I’m a professional nanny and I’ve also held household management positions. I just want to respond to one specific thing here that I have knowledge about.
It is upsetting to see a “lesson learned” as only hiring people with experience as an assistant, because a professional assistant would absolutely not work with that compensation structure.
It is absolutely the standard in professional assistant type jobs that when traveling with the family, that your travel expenses are NOT part of your compensation.
When traveling for work (including for families that travel for extensive periods of time) the standard for professionals is:
Airfare, non-shared lodgings (your own room) and food are all covered by your family and NOT deducted from your pay. Ditto any expenses that are required for work such as taxis, tickets to places you are working at. etc.

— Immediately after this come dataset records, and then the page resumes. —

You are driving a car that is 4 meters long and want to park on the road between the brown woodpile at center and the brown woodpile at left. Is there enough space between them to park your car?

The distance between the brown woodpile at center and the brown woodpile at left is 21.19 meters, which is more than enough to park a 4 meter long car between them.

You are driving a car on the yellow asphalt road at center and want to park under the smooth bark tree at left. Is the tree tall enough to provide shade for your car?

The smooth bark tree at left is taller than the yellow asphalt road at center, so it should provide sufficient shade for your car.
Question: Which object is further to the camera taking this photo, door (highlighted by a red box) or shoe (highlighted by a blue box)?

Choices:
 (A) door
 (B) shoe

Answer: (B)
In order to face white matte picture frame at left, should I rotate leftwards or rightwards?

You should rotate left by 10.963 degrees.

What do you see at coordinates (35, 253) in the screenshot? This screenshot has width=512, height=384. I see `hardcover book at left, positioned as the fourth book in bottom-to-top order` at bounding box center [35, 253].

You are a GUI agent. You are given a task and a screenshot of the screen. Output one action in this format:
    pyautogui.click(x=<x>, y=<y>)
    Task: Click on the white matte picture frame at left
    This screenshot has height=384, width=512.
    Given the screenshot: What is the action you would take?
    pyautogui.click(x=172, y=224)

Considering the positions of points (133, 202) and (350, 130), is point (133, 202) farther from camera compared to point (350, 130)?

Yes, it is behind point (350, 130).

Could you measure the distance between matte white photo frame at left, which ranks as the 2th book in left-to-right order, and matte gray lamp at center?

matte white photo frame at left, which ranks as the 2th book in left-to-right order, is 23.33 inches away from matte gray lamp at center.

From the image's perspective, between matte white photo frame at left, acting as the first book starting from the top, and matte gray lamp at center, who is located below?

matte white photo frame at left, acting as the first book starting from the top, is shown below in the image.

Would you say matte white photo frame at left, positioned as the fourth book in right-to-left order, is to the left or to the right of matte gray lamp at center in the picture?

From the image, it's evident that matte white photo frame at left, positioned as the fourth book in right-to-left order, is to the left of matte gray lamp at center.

-Your work hours start when you arrive at the airport.(Yes, you charge for travel time)
You charge your full, standard hourly rate for all hours worked.
You ALSO charge a per diem because you are leaving the comfort of being in your own home / being away from friends and pets and your life.
You are ONLY expected to work for the hours that are pre-arranged that you are on the clock. (You may be OFFERED but not demanded to work more hours.)
If you are expected to be available outside of pre scheduled hours then you charge an “on call” rate for any hours they want you generally available for them.
If these hours add up to more than 45 hours/week, you charge your overtime rate.
For a professional to take three job as described they would have to pay six figures (NOT INCLUDING travel, room, board, related travel expenses). “Getting to travel to exotic locales” might be a perk, but it is NOT compensation.
The people who will NOT require this are: young people too inexperienced to know better, exploited immigrants, and poor non-professionals taking the job out of desperation.
(ETA There is some wiggle room here. Like maybe you charge your per diem rate for travel time instead of your hourly (are the kids with you when you are traveling?), or if your job is ALWAYS traveling you probably don’t have a per diem, etc.
Also, I want to note that it is VERY COMMON for non-evil well-meaning people to not realize this. )
This got a lot of upvotes so I want to clarify that this kind of arrangements isn’t UNUSUALLY EVIL. Nanny forums are filled with younger nannies or more desperate nannies who get into these jobs only to immediately regret it.
When people ask my opinion about hiring nannies I constantly have to show how things they think are perks (live in, free tickets to go places with the kids) don’t actually hold much value as perks. Because it is common for people to hold that misconception.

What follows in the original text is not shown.